# [WHAT YOU SHOULD DO]
Keeping every character in place, output all the data.

___ DATASET ENTRIES

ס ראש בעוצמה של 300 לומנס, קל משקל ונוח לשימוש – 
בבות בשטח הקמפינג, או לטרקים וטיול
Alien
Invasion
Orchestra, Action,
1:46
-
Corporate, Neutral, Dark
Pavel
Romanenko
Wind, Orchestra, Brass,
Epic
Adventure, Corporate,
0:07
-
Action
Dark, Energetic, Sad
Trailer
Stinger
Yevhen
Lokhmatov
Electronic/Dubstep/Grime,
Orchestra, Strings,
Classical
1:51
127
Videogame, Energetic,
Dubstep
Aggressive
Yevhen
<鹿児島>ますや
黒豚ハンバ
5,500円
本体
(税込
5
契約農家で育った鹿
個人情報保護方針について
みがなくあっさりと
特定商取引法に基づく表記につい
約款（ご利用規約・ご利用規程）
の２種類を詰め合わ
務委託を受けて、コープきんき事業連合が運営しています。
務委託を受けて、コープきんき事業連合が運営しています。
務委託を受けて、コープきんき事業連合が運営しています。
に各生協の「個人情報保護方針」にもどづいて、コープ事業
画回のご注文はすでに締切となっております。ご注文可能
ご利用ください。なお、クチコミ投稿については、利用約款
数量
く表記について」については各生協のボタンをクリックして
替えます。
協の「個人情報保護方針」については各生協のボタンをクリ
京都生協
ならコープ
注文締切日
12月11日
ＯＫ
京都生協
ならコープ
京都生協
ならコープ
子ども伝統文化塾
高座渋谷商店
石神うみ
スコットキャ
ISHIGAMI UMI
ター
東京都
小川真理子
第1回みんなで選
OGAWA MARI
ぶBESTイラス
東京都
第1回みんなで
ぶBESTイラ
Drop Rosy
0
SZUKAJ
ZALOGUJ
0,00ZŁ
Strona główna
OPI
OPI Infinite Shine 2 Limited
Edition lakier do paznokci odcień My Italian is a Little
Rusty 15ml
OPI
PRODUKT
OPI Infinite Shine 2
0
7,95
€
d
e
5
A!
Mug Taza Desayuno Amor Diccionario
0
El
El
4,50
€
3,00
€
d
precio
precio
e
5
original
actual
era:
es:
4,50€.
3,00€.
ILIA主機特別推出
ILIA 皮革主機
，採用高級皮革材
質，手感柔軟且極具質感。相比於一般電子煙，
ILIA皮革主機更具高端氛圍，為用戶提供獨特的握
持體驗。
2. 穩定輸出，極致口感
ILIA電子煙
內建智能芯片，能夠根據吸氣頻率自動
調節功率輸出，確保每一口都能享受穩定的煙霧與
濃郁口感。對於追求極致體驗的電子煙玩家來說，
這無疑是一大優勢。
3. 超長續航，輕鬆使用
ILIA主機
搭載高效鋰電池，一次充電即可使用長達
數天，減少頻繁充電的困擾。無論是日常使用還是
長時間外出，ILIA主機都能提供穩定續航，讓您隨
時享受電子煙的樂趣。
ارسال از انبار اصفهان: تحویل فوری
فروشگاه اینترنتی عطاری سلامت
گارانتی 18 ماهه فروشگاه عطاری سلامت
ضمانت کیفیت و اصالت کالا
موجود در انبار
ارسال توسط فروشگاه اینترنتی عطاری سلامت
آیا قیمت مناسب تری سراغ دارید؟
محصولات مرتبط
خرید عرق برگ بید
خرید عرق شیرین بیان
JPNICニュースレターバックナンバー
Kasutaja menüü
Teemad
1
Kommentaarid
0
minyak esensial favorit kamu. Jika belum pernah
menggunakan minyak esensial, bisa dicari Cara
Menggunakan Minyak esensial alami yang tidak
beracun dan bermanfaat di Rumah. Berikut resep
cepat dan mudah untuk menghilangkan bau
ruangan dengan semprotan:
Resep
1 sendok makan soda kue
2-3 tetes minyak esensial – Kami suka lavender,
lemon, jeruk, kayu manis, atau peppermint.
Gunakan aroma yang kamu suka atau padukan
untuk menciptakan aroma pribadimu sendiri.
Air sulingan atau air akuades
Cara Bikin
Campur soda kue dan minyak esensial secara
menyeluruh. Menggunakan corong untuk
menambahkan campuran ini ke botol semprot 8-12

______

# [RESULT OF THE TASK]
ס ראש בעוצמה של 300 לומנס, קל משקל ונוח לשימוש – 
בבות בשטח הקמפינג, או לטרקים וטיול
Alien
Invasion
Orchestra, Action,
1:46
-
Corporate, Neutral, Dark
Pavel
Romanenko
Wind, Orchestra, Brass,
Epic
Adventure, Corporate,
0:07
-
Action
Dark, Energetic, Sad
Trailer
Stinger
Yevhen
Lokhmatov
Electronic/Dubstep/Grime,
Orchestra, Strings,
Classical
1:51
127
Videogame, Energetic,
Dubstep
Aggressive
Yevhen
<鹿児島>ますや
黒豚ハンバ
5,500円
本体
(税込
5
契約農家で育った鹿
個人情報保護方針について
みがなくあっさりと
特定商取引法に基づく表記につい
約款（ご利用規約・ご利用規程）
の２種類を詰め合わ
務委託を受けて、コープきんき事業連合が運営しています。
務委託を受けて、コープきんき事業連合が運営しています。
務委託を受けて、コープきんき事業連合が運営しています。
に各生協の「個人情報保護方針」にもどづいて、コープ事業
画回のご注文はすでに締切となっております。ご注文可能
ご利用ください。なお、クチコミ投稿については、利用約款
数量
く表記について」については各生協のボタンをクリックして
替えます。
協の「個人情報保護方針」については各生協のボタンをクリ
京都生協
ならコープ
注文締切日
12月11日
ＯＫ
京都生協
ならコープ
京都生協
ならコープ
子ども伝統文化塾
高座渋谷商店
石神うみ
スコットキャ
ISHIGAMI UMI
ター
東京都
小川真理子
第1回みんなで選
OGAWA MARI
ぶBESTイラス
東京都
第1回みんなで
ぶBESTイラ
Drop Rosy
0
SZUKAJ
ZALOGUJ
0,00ZŁ
Strona główna
OPI
OPI Infinite Shine 2 Limited
Edition lakier do paznokci odcień My Italian is a Little
Rusty 15ml
OPI
PRODUKT
OPI Infinite Shine 2
0
7,95
€
d
e
5
A!
Mug Taza Desayuno Amor Diccionario
0
El
El
4,50
€
3,00
€
d
precio
precio
e
5
original
actual
era:
es:
4,50€.
3,00€.
ILIA主機特別推出
ILIA 皮革主機
，採用高級皮革材
質，手感柔軟且極具質感。相比於一般電子煙，
ILIA皮革主機更具高端氛圍，為用戶提供獨特的握
持體驗。
2. 穩定輸出，極致口感
ILIA電子煙
內建智能芯片，能夠根據吸氣頻率自動
調節功率輸出，確保每一口都能享受穩定的煙霧與
濃郁口感。對於追求極致體驗的電子煙玩家來說，
這無疑是一大優勢。
3. 超長續航，輕鬆使用
ILIA主機
搭載高效鋰電池，一次充電即可使用長達
數天，減少頻繁充電的困擾。無論是日常使用還是
長時間外出，ILIA主機都能提供穩定續航，讓您隨
時享受電子煙的樂趣。
ارسال از انبار اصفهان: تحویل فوری
فروشگاه اینترنتی عطاری سلامت
گارانتی 18 ماهه فروشگاه عطاری سلامت
ضمانت کیفیت و اصالت کالا
موجود در انبار
ارسال توسط فروشگاه اینترنتی عطاری سلامت
آیا قیمت مناسب تری سراغ دارید؟
محصولات مرتبط
خرید عرق برگ بید
خرید عرق شیرین بیان
JPNICニュースレターバックナンバー
Kasutaja menüü
Teemad
1
Kommentaarid
0
minyak esensial favorit kamu. Jika belum pernah
menggunakan minyak esensial, bisa dicari Cara
Menggunakan Minyak esensial alami yang tidak
beracun dan bermanfaat di Rumah. Berikut resep
cepat dan mudah untuk menghilangkan bau
ruangan dengan semprotan:
Resep
1 sendok makan soda kue
2-3 tetes minyak esensial – Kami suka lavender,
lemon, jeruk, kayu manis, atau peppermint.
Gunakan aroma yang kamu suka atau padukan
untuk menciptakan aroma pribadimu sendiri.
Air sulingan atau air akuades
Cara Bikin
Campur soda kue dan minyak esensial secara
menyeluruh. Menggunakan corong untuk
menambahkan campuran ini ke botol semprot 8-12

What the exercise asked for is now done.